Pollination is the process by which pollen is transferred in the reproduction of plants, thereby enabling fertilization and sexual reproduction.
In spite of a common perception that pollen grains are gametes, like the sperm cells of animals, this is incorrect; pollination is a phase in the alternation of generations. Each pollen grain is a male haploid plant, a gametophyte, adapted to being transported to the female gametophyte, where it can achieve fertilization by producing the male gamete (or gametes, in the process of double fertilization).

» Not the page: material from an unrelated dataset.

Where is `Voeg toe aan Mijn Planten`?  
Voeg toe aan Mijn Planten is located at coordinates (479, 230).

As such the Angiosperm successful pollen grain (gametophyte) containing the male gametes (sperm) gets transported to the stigma, where it germinates and its pollen tube grows down the style to the ovary. Its two gametes travel down the tube to where the gametophyte(s) containing the female gametes are held within the carpel. One nucleus fuses with the polar bodies to produce the endosperm tissues, and the other with the ovum to produce the embryo Hence the term: "double fertilization".

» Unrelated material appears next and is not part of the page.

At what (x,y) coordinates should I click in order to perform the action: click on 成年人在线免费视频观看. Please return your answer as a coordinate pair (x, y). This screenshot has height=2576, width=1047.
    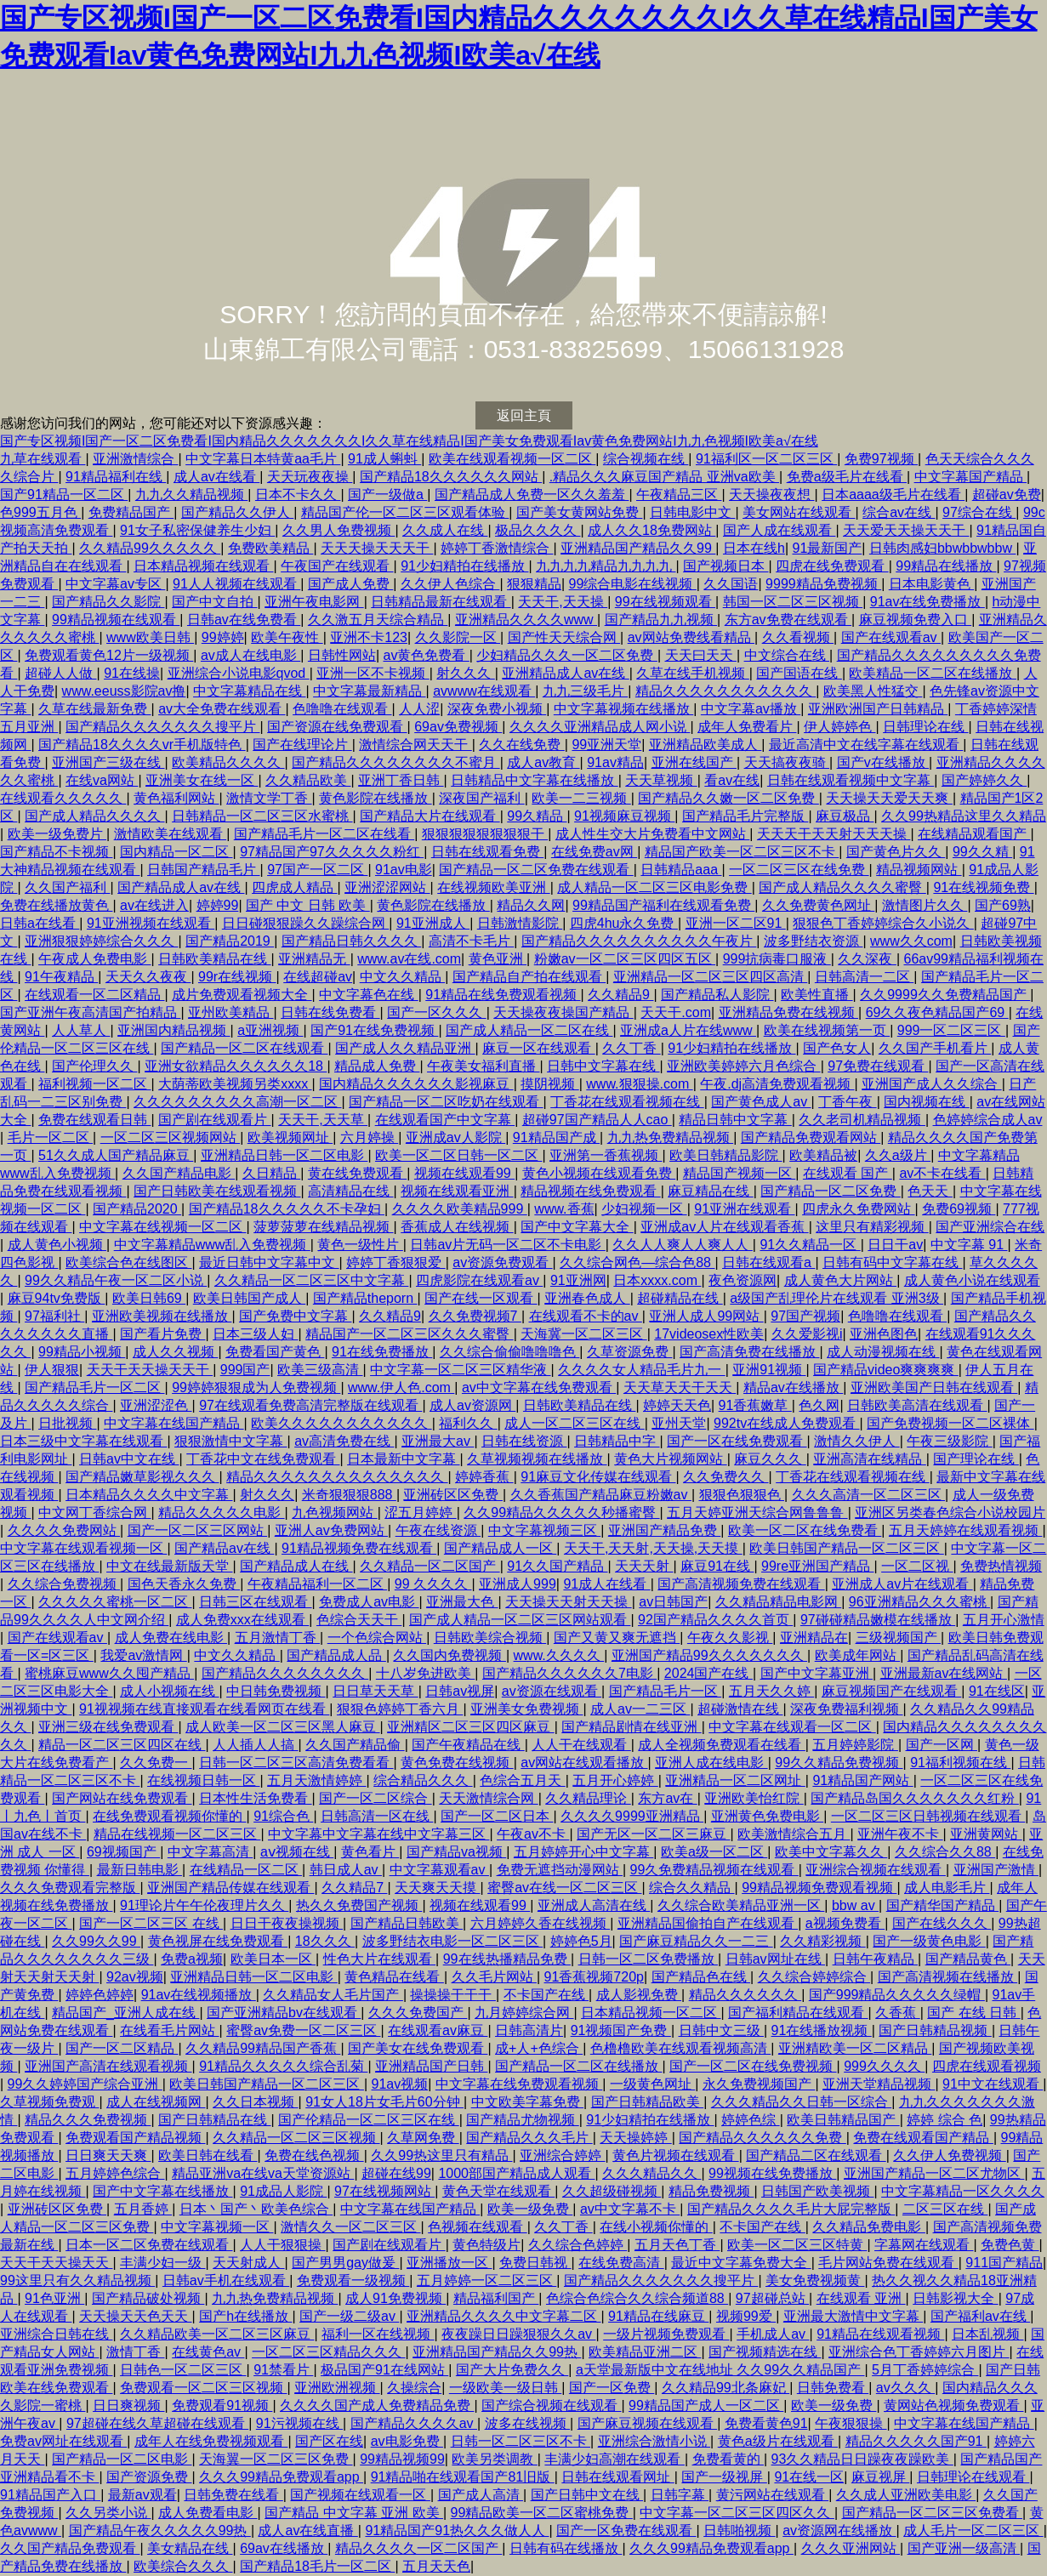     Looking at the image, I should click on (210, 2441).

Pollen is a fine to coarse powder containing the microgametophytes of seed plants, which produce the male gametes (sperm cells). Pollen grains have a hard coat that protects the sperm cells during the process of their movement from the stamens to the pistil of flowering plants or from the male cone to the female cone of coniferous plants. When pollen lands on a compatible pistil or female cone (i.e., when pollination has occurred), it germinates and produces a pollen tube that transfers the sperm to the ovule (or female gametophyte). Individual pollen grains are small enough to require magnification to see detail. The study of pollen is called palynology and is highly useful in paleoecology, paleontology, archeology, and forensics.